Events from the year 1784 in Scotland.

Incumbents

Law officers 
 Lord Advocate – Ilay Campbell
 Solicitor General for Scotland – Robert Dundas of Arniston

Judiciary 
 Lord President of the Court of Session – Lord Arniston, the younger
 Lord Justice General – The Viscount Stormont
 Lord Justice Clerk – Lord Barskimming

Events 
 9 February – Royal Highland and Agricultural Society of Scotland founded as the Highland Society of Edinburgh.
 May – the Buchanites are expelled from Irvine, going on to establish a celibate community at New Cample near Closeburn, Dumfriesshire.
 25 & 27 August – apothecary James Tytler makes the first balloon ascents in Great Britain, in a hot air balloon from Edinburgh.
 14 November – Samuel Seabury is consecrated at the house of John Skinner, coadjutor bishop of Aberdeen, as first Bishop of the Episcopal Diocese of Connecticut (his native state), the first bishop of the Episcopal Church in the United States.
 Highland estates whose revenues were forfeited to the government by their proprietors following the Jacobite rising of 1745 are restored to their legal heirs on discharge of debts.
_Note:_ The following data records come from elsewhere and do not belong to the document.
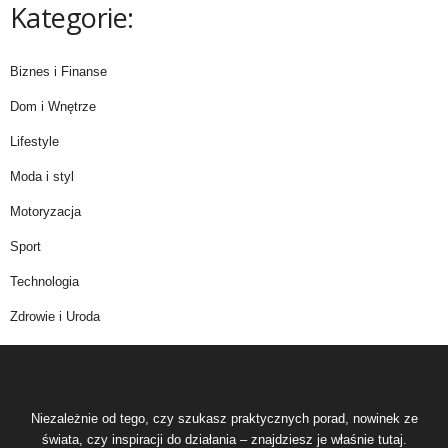
Kategorie:
Biznes i Finanse
Dom i Wnętrze
Lifestyle
Moda i styl
Motoryzacja
Sport
Technologia
Zdrowie i Uroda
Niezależnie od tego, czy szukasz praktycznych porad, nowinek ze
świata, czy inspiracji do działania – znajdziesz je właśnie tutaj.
The accrued funds are primarily applied to completion of the Forth and Clyde Canal.
 "Wash Act" reduces excise duty on Scotch whisky and provides a definition of the Highland Line.
 St Andrew's Church in New Town, Edinburgh, opened.

Births 
 11 January – Thomas Hamilton, architect (died 1858)
 20 February – Adam Black, publisher (died 1874)
 18 May – William Tennant, poet (died 1848)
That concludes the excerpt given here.